You might ask: why then do you have a blog? Are you not just participating in this mechanical model of sociality? I answer: no, because my blog has never been aimed at sociality. Rather it has always been about trying to stimulate my thinking on philosophical subjects. Any social interaction I get from it comes about purely as a side effect.


J.S. Mill on school choice

Here’s a passage from On Liberty that I think is really prescient:

Were the duty of enforcing universal education once admitted thee would be an end to the difficulties about what the State should teach, and how it should teach, which now convert the subject into a mere battlefield for sects and parties, causing the time and labor which should have been spent in educating to be wasted in quarreling about education. If the government would make up its mind to require for every child a good education, it might save itself the trouble of providing one. It might leave to parents to obtain the education where and how they pleased, and content itself with helping to pay the schools fees of the poorer classes of children, and defraying the entire school expenses of those who have no one else to pay for them. The objections which are urged with reason against State education do not apply to the enforcement of education by the State, but to the State’s taking upon itself to direct that education; which is a totally different thing. That the whole or any large part of the education of the people should be in State hands, I go as far as anyone in deprecating. All that has been said of the importance of individuality of character, and diversity in opinions and modes of conduct, involves, as of the same unspeakable importance, diversity of education.
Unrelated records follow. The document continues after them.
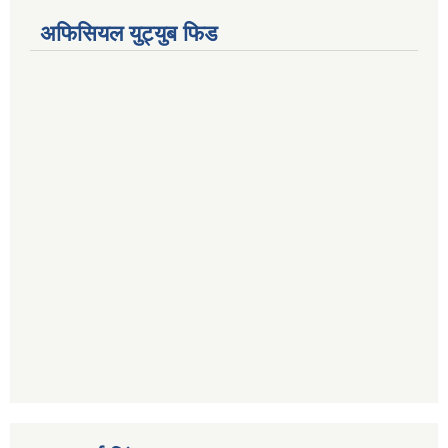
अफिसियल युट्युब फिड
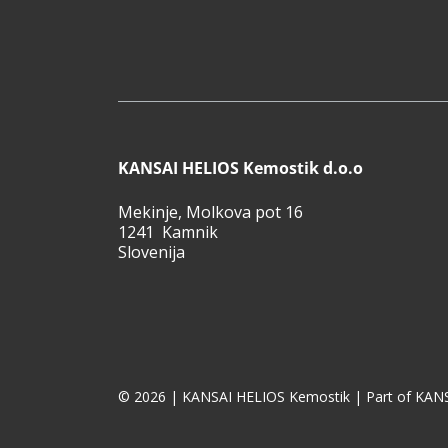
KANSAI HELIOS Kemostik d.o.o
Mekinje, Molkova pot 16
1241 Kamnik
Slovenija
© 2026 | KANSAI HELIOS Kemostik | Part of KANS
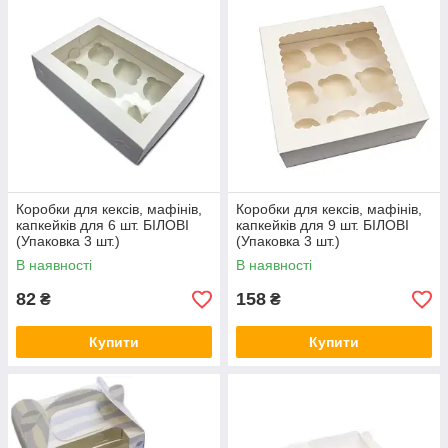
Коробки для кексів, мафінів,
Коробки для кексів, мафінів,
капкейків для 6 шт. БІЛОВІ
капкейків для 9 шт. БІЛОВІ
(Упаковка 3 шт.)
(Упаковка 3 шт.)
В наявності
В наявності
82
158
₴
₴
Купити
Купити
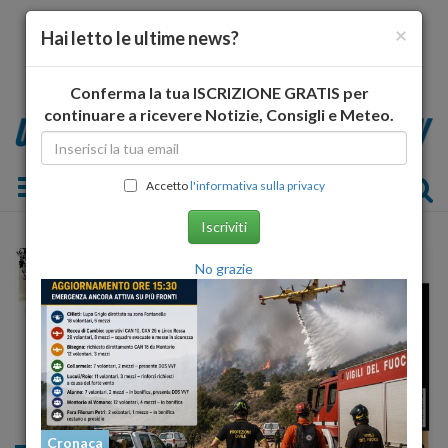
×
Hai letto le ultime news?
Conferma la tua ISCRIZIONE GRATIS per
continuare a ricevere Notizie, Consigli e Meteo.
Toggle navigation
Accetto
l'informativa sulla privacy
Iscriviti
No grazie
Cronaca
This fits with a general line of argumentation in this blog (see here and here) that school choice would be a good idea. As Mill points out, there is significant argument about what should be taught in schools. The correct response to this, Mill thinks, is to enforce mandatory education without having the State provide it. Parents could choose an education for their children. Such choice would allow many controversies about what should be taught in schools to be avoided (sex education, evolution, certain highly critical interpretations of American history, etc.) In many cases, this will mean paying for education on family by family basis, but as Mill suggests, subsidies could be provided to poorer people so that they could choose their schools with respect to quality rather than pure cost.
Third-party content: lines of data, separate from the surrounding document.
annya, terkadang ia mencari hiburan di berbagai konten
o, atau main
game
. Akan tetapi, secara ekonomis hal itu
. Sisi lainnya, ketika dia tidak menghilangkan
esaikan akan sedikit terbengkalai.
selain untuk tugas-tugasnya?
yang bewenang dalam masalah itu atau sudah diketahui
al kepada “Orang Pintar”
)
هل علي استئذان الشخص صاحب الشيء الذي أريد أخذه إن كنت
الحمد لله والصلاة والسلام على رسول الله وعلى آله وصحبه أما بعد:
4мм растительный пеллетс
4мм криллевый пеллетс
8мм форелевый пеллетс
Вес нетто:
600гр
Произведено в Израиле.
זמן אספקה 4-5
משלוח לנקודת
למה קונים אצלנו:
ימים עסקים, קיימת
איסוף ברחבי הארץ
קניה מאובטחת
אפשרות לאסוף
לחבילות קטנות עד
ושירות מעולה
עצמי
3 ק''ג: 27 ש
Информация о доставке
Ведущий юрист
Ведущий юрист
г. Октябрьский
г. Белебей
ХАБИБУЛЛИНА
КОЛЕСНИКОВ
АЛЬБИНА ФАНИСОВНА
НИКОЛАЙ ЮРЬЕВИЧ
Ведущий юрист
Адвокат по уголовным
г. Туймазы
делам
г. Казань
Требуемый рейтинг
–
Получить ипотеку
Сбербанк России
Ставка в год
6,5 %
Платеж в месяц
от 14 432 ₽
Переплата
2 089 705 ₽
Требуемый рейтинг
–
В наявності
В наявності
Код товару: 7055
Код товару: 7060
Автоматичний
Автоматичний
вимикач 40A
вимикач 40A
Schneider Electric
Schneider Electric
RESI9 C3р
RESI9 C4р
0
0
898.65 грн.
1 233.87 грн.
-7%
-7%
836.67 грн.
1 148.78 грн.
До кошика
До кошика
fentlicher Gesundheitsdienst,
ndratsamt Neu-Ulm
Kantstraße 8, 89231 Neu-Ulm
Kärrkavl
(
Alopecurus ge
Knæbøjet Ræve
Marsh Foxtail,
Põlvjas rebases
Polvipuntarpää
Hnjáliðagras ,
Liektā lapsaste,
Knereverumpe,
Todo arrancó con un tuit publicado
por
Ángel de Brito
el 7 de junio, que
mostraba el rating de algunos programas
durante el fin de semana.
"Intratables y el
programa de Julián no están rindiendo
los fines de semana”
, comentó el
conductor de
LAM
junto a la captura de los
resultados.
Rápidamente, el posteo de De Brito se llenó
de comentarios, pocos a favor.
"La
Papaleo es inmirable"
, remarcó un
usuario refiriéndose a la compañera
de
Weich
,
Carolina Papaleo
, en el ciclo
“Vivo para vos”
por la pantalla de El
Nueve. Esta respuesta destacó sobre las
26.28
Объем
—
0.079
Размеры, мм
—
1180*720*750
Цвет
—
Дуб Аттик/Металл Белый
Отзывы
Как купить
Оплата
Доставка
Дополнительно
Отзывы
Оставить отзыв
I like this outline of a school choice program, but Mill also thinks that it should be enforced by standardized tests. A child would have to past each test or the parents would be fined. There are many problems with this, but the largest one is that it doesn’t solve Mill’s concerns about plurality in education. He says that these tests should be confined to “facts and positive science exclusively,” but then what about evolution? What about sex? It seems that families who opted for a type of religious education would again object and claim a right for their viewpoint to be respected.
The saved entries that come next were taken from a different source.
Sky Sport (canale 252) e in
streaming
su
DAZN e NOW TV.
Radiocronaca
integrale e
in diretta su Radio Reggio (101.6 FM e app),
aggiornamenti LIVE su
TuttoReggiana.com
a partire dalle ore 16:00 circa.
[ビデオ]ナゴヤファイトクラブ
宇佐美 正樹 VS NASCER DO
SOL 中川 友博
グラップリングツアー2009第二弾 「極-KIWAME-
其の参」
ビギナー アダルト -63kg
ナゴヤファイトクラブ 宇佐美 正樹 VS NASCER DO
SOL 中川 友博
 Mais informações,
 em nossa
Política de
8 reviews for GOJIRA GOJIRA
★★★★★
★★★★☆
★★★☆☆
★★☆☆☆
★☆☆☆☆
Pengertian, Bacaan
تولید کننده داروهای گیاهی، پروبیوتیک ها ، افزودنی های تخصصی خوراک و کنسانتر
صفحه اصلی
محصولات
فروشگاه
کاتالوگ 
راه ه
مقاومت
In other words, Mill was hoping that privately provided (but publicly mandated) education would be neutralist, and allow each group of people to educate their children in their own way. However, it seems that such a neutralist position is impossible to justify. We think: kids should learn certain things, and they should learn them regardless of whether their parents believe they should not. Or at the very least, there is no way to mark what is required learning and what is not. From my perspective, parents do harm to their kids when they don’t teach them about sex, but from the parents’ perspective, their child is harmed when they are taught about sex.

Even the requirement that education provide children a chance at individuality and autonomy is value-laden in a question begging way. Some religions and groups of people believe that obedience or piety or some other value trumps autonomy. So even a test that requires children to demonstrate autonomy and not acquaintance with specific facts would fail at being fully neutralist.